Manusia hidup di dunia ini juga tidak sendirian tetapi dalam sebuah komunitas bernama masyarakat dan negara. Dalam hidup yang demikian, kesadaran keimanan memegang peranan penting untuk menentukan cara kita memandang hidup dan memberi makna padanya. Maka yang diperlukan pertama kali adalah bagaimana kita membina kerukunan dengan sesama Umat Islam (ukhuwah Islamiyyah) untuk membangun persaudaraan yang kekal hingga hari akhir nanti (Q.S. al-Hujurat: 11)
Namun kita hidup dalam sebuah negara yang plural dan beraneka ragam. Di Indonesia ini kita hidup bersama umat Kristen, Hindu, Budha, aliran kepercayaan, dan kelompok keyakinan lainnya. Belum lagi bahwa kita pun berbeda-beda suku, bahasa, adat istiadat, dan ras. Maka juga diperlukan kesadaran kebangsaan yang mempersatukan kita bersama dalam sebuah kesatuan cita-cita menuju kemanusiaan yang adil dan beradab (ukhuwah wathaniyah). Keadilan inilah yang harus kita perjuangkan (Q.S. al-Maidah: 8). Dan untuk mengatur itu semua dibutuhkan sistem pemerintahan yang representatif dan mampu melaksanakan kehendak dan kepentingan rakyat dengan jujur dan amanah. Pemimpin yang sesuai dengan nilai ini, peraturannya harus kita taati selama tidak bertentangan dengan perintah agama (Q.S. al-Nisa: 58) Dan untuk pelaksanaannya kita harus selalu menjunjung tinggi nilai musyawarah yang merupakan elemen terpenting demokrasi (Q.S. Ali Imran: 199).
Namun itu saja belum cukup. Kita hidup di dunia ini berdampingan dan selalu berhubungan dengan negara-negara tetangga. Maka kita juga harus memperhatikan adanya nilai-nilai humanisme universal (ukhuwah bAsy’ariyah), yang mengikat seluruh umat manusia dalam satu ikatan kokoh bernama keadilan. Meskipun kita berbeda keyakinan dan bangsa, tidak dibenarkan kita bertindak sewenang-wenang dan menyakiti sesama. Biarkan mereka dengan keyakinan mereka selama mereka tidak mengganggu keyakinan kita (Q.S. al-Kafirun: 1-6). Persaudaraan kekal inilah sebagai perwujudan dari posisi manusia sebagai khalifah yang wajib memperjuangkan keadilan dan kesejahteraan bumi manusia ini.

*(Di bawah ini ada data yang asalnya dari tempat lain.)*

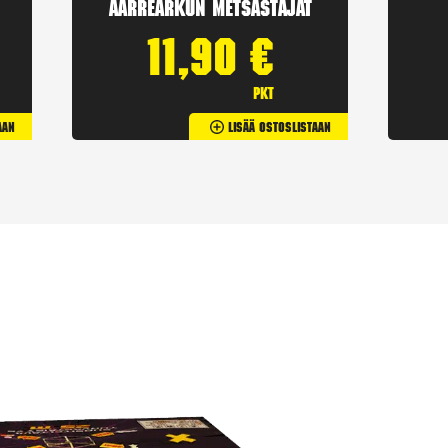
Aarrearkun Metsästäjät
11,90
€
pkt
aan
Lisää Ostoslistaan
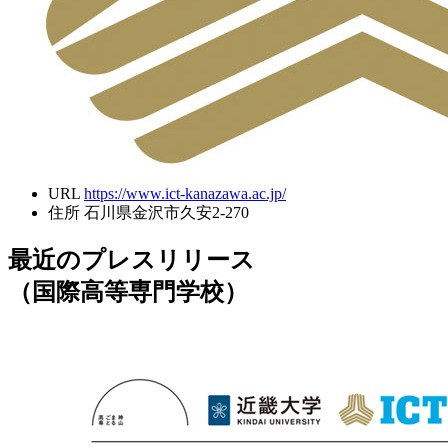
URL
https://www.ict-kanazawa.ac.jp/
住所
石川県金沢市久安2-270
最近のプレスリリース
（国際高等専門学校）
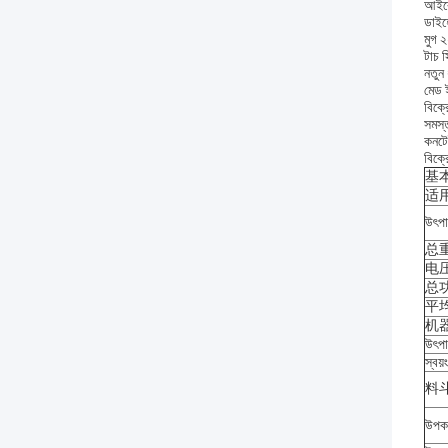
আইকেভ
ডাইহে
মুগ ২
টাচ স
নতুন
মেড ই
বিক্র
সমস্ত
কনটে
বিক্
基本参
适用原
উৎপা
总重
电压ভ
总功率
平均功
机器尺
উৎপা
স্বয
料斗材
উপকর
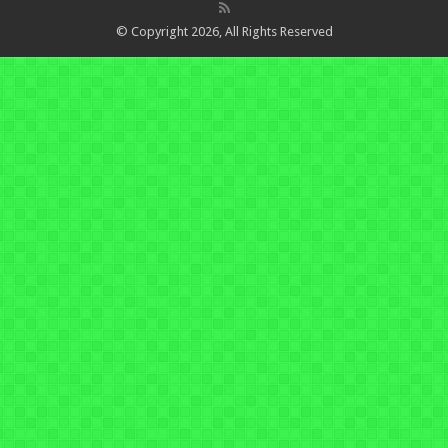
© Copyright 2026, All Rights Reserved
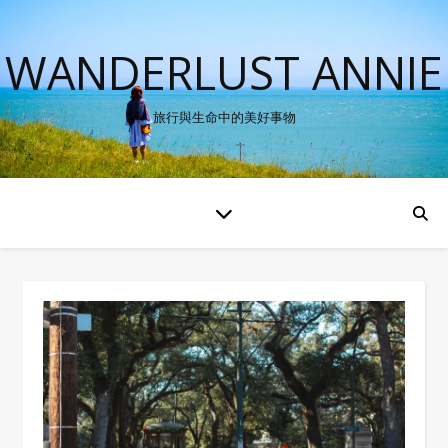
WANDERLUST ANNIE
旅行與生命中的美好事物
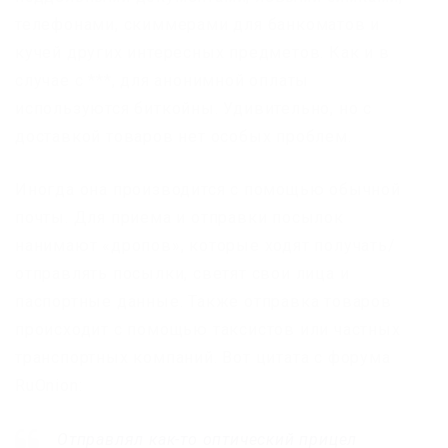
телефонами, скиммерами для банкоматов и
кучей других интересных предметов. Как и в
случае с ***, для анонимной оплаты
используются биткойны. Удивительно, но с
доставкой товаров нет особых проблем.
Иногда она производится с помощью обычной
почты. Для приема и отправки посылок
нанимают «дропов», которые ходят получать/
отправлять посылки, светят свои лица и
паспортные данные. Также отправка товаров
происходит с помощью таксистов или частных
транспортных компаний. Вот цитата с форума
RuOnion:
Отправлял как-то оптический прицел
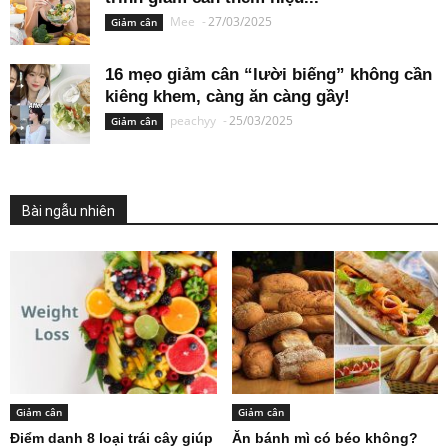
Mee
-
27/03/2025
Giảm cân
16 mẹo giảm cân “lười biếng” không cần
kiêng khem, càng ăn càng gầy!
peachyy
-
25/03/2025
Giảm cân
Bài ngẫu nhiên
Giảm cân
Giảm cân
Điểm danh 8 loại trái cây giúp
Ăn bánh mì có béo không?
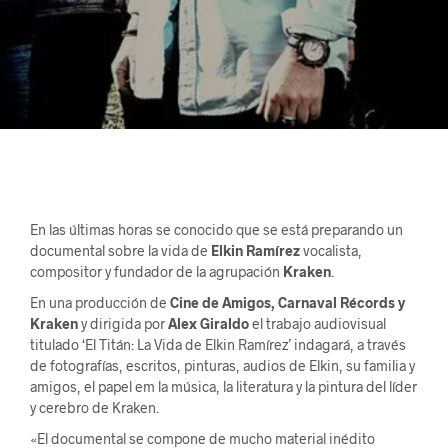
En las últimas horas se conocido que se está preparando un
documental sobre la vida de
Elkin Ramírez
vocalista,
compositor y fundador de la agrupación
Kraken
.
En una producción de
Cine de Amigos, Carnaval Récords y
Kraken
y dirigida por
Alex Giraldo
el trabajo audiovisual
titulado ‘El Titán: La Vida de Elkin Ramírez’ indagará, a través
de fotografías, escritos, pinturas, audios de Elkin, su familia y
amigos, el papel em la música, la literatura y la pintura del líder
y cerebro de Kraken.
«El documental se compone de mucho material inédito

c. Hablun min al-alam (Hubungan manusia dengan alam)
Manusia yang diberi anugerah cipta, rasa, dan karsa, yang merupakan syarat sahnya sebagai khalifah diberi wewenang dan hak untuk memanfaatkan alam bagi kebutuhan hidupnya. Namun pemanfaatan ini tidak boleh berlebih-lebihan apalagi merusak ekosistem. Hak ini dinamakan sebagai hak isti’mar, yaitu hak untuk mengolah sumber daya alam untuk kemakmuran makhluk hidup tetapi pengelolaan itu harus didasarkan pada rasa tanggung jawab: tanggung jawab kepada kemanusiaan, karena rusaknya alam akan berakibat bencana dan malapetaka bagi kahidupan kita semua, begitu pula tanggung jawab kepada Tuhan yang telah memberikan hak dan tanggung jawab itu. (Q.S. Hud: 61)

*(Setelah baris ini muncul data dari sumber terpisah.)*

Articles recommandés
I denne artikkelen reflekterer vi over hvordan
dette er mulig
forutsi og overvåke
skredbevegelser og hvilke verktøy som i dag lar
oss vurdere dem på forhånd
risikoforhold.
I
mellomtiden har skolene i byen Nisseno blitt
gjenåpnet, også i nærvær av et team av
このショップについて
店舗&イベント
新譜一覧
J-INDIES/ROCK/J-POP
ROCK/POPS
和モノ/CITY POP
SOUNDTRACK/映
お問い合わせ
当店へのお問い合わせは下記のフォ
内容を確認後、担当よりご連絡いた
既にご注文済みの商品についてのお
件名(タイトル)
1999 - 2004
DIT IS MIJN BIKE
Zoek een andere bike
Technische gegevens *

Selain sebagai sarana pemenuhan kebutuhan hidup, alam atau ekologi juga merupakan ayat Tuhan yang harus dipahami sebagaimana kita memahami al-quran. Dari pemahaman itulah akan terwujud keimanan yang mantap kepada Tuhan dan kemantapan diri sebagai manusia yang harus menyebarkan c kedamaian di muka bumi. Dari pemahaman inilah akan terbentuk suatu gambaran menyeluruh terhadap alam, bahwa Tuhan menciptakan alam ini dengan maksud-maksud tertentu yang harus kita cari dan teliti. Pencarian makna alam inilah yang melandasi setiap kegiatan penelitian ilmiah dan pengembangan ilmu pengetahuan. Maka tidak ada dikotomi dan pertentangan antara ilmu daan wahyu, antara IPTEK dan agama, karena pada hakikatnya keduanya akan mengantarkan kita kepada keyakinan akan keagungan Tuhan (Q.S. 190-191).
Tauhid
Maka dengan menyeimbangkan ketiga pola hubungan di atas kita akan mencapai totalitas penghambaan (tauhid) kepada Allah. Totalitas yang akan menjadi semangat dan ruh bagi kita dalam mewarnai hidup ini, tidak semata-mata dengan pertimbangan Ketuhanan belaka, tetapi dengan pertimbangan kemanusiaan dan kelestarian lingkungan hidup. Bahwa tauhid yang kita maksudkan bukan sekadar teisme transcendental an-sich, tetapi antrophomorfisme transendental, Nilai-nilai ketuhanan yang bersatu dengan nilai-nilai kemanusiaan dan ilmu pengetahuan.
Totalitas tauhid inilah yang akan memandu jalan kita dalam mencapai tujuan gerakan membangun kehidupan manusia yang berkeadilan.
Khatimah
Rumusan Nilai-Nilai Dasar PMII perlu selalu dikaji secara kritis, dipahami secara mendalam dan dihayati secara teguh serta diwujudkan secara bijaksana. Dengan NDP ini hendak diwujudkan pribadi muslim yang bertakwa-berilmu-beramal, yaitu pribadi yang sadar akan kedudukan dan perannya sebagai intelektual muslim berhaluan Ahlussunnah wal jama’ah di negara Indonesia yang maju, manusiawi, adil, penuh rahmat dan berketuhanan serta merdeka sepenuhnya.
Rabbana ‘alaika tawakkalna wa ilaika anabna wa ilaika al-mashir.